As we play for a massive recovery in line with global signals, are national elections factored in? Will the market even react if it plays as the exit polls indicated?
Historically, state election results had little impact on markets beyond a day or two. I think the impact of these results will not be much. So even if it had gone the other way, the impact would not have been very significant. There are much bigger global factors at play today and macroeconomic factors related to inflation, interest rates, etc., and it is these elements that will determine valuations.
The national election results will create very short-term volatility and this is unlikely to happen as expectations seem largely well set.
What happens now? Do we forget what happened in the past 15 days? Did we make a sustainable background? Can we start buying in this short pressure?
This is clearly a short squeeze and what happened is that previously there was a short squeeze that played out in the commodity markets. Now that commodities have moved to the other side, in the short term, very bearish positions could be liquidated. But the challenge is to assess whether, from a macroeconomic point of view and in terms of revenue growth, we are on the way to a return to normal like a few months ago. It seems unlikely.

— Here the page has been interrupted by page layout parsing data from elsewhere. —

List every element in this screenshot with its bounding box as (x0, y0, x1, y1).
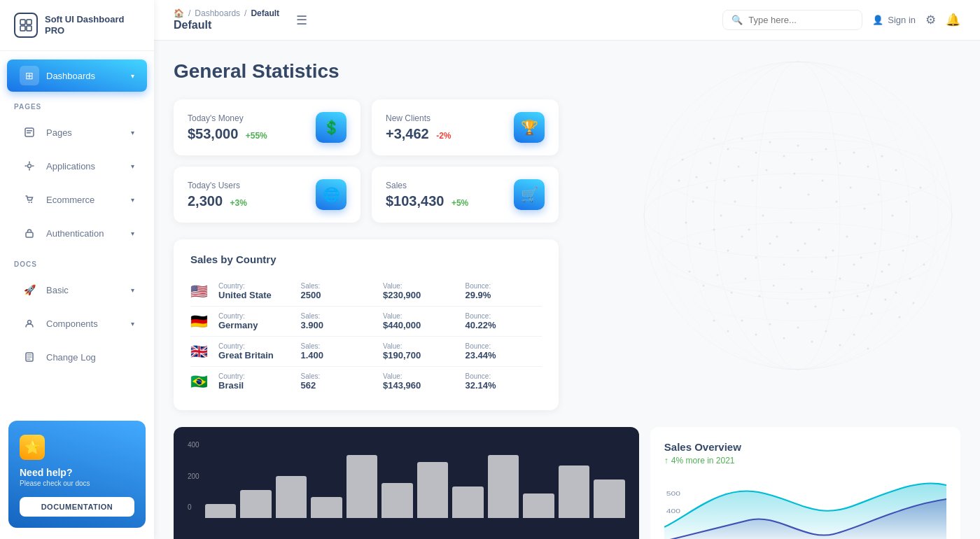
ecommerce-icon (20, 190, 39, 209)
chevron-down-icon: ▾ (131, 320, 134, 328)
svg-point-55 (867, 285, 869, 287)
svg-point-16 (658, 139, 938, 209)
svg-point-90 (857, 295, 859, 298)
svg-point-47 (755, 257, 757, 259)
stat-change: +5% (451, 198, 468, 208)
svg-point-44 (713, 229, 715, 231)
bar (452, 486, 484, 518)
arrow-up-icon: ↑ (664, 456, 668, 465)
svg-point-56 (881, 271, 883, 273)
svg-rect-1 (27, 20, 31, 24)
help-card: ⭐ Need help? Please check our docs DOCUM… (8, 421, 146, 528)
sign-in-label: Sign in (888, 15, 916, 25)
svg-point-45 (727, 250, 729, 252)
bar (488, 455, 519, 518)
svg-point-58 (909, 278, 911, 280)
notifications-icon[interactable]: 🔔 (946, 13, 960, 27)
svg-point-109 (713, 320, 715, 322)
svg-point-17 (658, 223, 938, 293)
sidebar-item-components[interactable]: Components ▾ (7, 307, 147, 340)
chevron-down-icon: ▾ (131, 162, 134, 170)
svg-point-84 (773, 285, 775, 287)
main-area: 🏠 / Dashboards / Default Default ☰ 🔍 👤 S… (154, 0, 980, 539)
svg-point-62 (710, 162, 712, 164)
country-sales: 3.900 (301, 320, 378, 330)
country-value: $440,000 (383, 320, 460, 330)
svg-point-14 (644, 174, 952, 258)
y-label: 400 (188, 441, 200, 449)
sidebar-item-basic[interactable]: 🚀 Basic ▾ (7, 274, 147, 306)
stat-change: -2% (436, 131, 451, 141)
svg-point-59 (923, 264, 925, 266)
svg-point-25 (692, 201, 694, 203)
country-bounce: 23.44% (465, 350, 542, 360)
svg-point-32 (790, 222, 792, 224)
pages-icon (20, 122, 39, 142)
bar (276, 476, 307, 518)
svg-rect-2 (20, 26, 25, 31)
svg-point-73 (864, 208, 866, 210)
svg-point-27 (720, 215, 722, 217)
sidebar: Soft UI Dashboard PRO ⊞ Dashboards ▾ PAG… (0, 0, 154, 539)
country-name: Germany (218, 320, 295, 330)
svg-point-78 (689, 271, 691, 273)
svg-point-18 (693, 111, 903, 153)
svg-point-118 (839, 344, 841, 346)
stat-info-clients: New Clients +3,462 -2% (386, 113, 451, 142)
country-row-br: 🇧🇷 Country: Brasil Sales: 562 Value: $14… (190, 367, 542, 396)
documentation-button[interactable]: DOCUMENTATION (20, 497, 134, 517)
stat-label: New Clients (386, 113, 451, 123)
stat-change: +55% (246, 131, 267, 141)
svg-point-111 (741, 320, 743, 322)
sidebar-item-label: Ecommerce (46, 195, 94, 205)
topbar-right: 🔍 👤 Sign in ⚙ 🔔 (722, 10, 960, 30)
sidebar-item-authentication[interactable]: Authentication ▾ (7, 217, 147, 249)
svg-point-9 (31, 202, 32, 203)
topbar: 🏠 / Dashboards / Default Default ☰ 🔍 👤 S… (154, 0, 980, 41)
svg-rect-6 (27, 132, 31, 134)
svg-point-23 (658, 62, 938, 370)
applications-icon (20, 156, 39, 176)
search-box[interactable]: 🔍 (722, 10, 862, 30)
svg-point-110 (727, 330, 729, 332)
sidebar-item-changelog[interactable]: Change Log (7, 341, 147, 373)
svg-point-100 (783, 155, 785, 158)
svg-point-117 (825, 330, 827, 332)
country-bounce: 40.22% (465, 320, 542, 330)
hamburger-icon[interactable]: ☰ (296, 13, 307, 28)
svg-point-22 (686, 62, 910, 370)
home-icon[interactable]: 🏠 (174, 8, 184, 18)
search-input[interactable] (748, 15, 853, 25)
bar (382, 483, 413, 518)
country-value: $230,900 (383, 290, 460, 300)
svg-point-20 (756, 62, 840, 370)
sidebar-item-applications[interactable]: Applications ▾ (7, 150, 147, 182)
svg-point-94 (913, 302, 915, 304)
svg-point-66 (766, 169, 768, 172)
pages-section-label: PAGES (0, 93, 154, 115)
svg-point-80 (717, 274, 719, 276)
sign-in-button[interactable]: 👤 Sign in (872, 15, 916, 25)
logo-icon (14, 13, 38, 38)
settings-icon[interactable]: ⚙ (925, 13, 936, 27)
bar (240, 490, 272, 518)
bar (523, 493, 554, 518)
sidebar-item-pages[interactable]: Pages ▾ (7, 116, 147, 148)
wave-svg: 500 400 (664, 471, 946, 539)
svg-point-65 (752, 180, 754, 182)
svg-point-88 (829, 292, 831, 294)
svg-rect-10 (26, 232, 33, 237)
svg-point-92 (885, 299, 887, 301)
svg-point-70 (822, 180, 824, 182)
country-name: Great Britain (218, 350, 295, 360)
svg-point-72 (850, 187, 852, 189)
breadcrumb-current: Default (251, 8, 279, 18)
svg-point-113 (769, 323, 771, 326)
chevron-down-icon: ▾ (131, 72, 134, 80)
dashboards-icon: ⊞ (20, 66, 39, 85)
basic-icon: 🚀 (20, 280, 39, 300)
sidebar-item-ecommerce[interactable]: Ecommerce ▾ (7, 183, 147, 216)
svg-point-64 (738, 166, 740, 168)
breadcrumb-dashboards[interactable]: Dashboards (195, 8, 240, 18)
sidebar-item-dashboards[interactable]: ⊞ Dashboards ▾ (7, 59, 147, 92)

Brokerages have already started to scale back earnings expectations in many sectors. I just read reports on consumer goods, automotive, etc. Crude rose to $130. Nobody really bought rough at $130. Today it’s $110-112. So that volatility will play out, but over $100 is still high and most commodities are still high.
Look at coal, metals, steel, etc. These challenges will not disappear very quickly. So it will be good if the markets stabilize, settle for a while and absorb this news. Otherwise, these volatile up and down swings will be difficult for many investors.
What would you recommend doing with HDFC Bank at current levels?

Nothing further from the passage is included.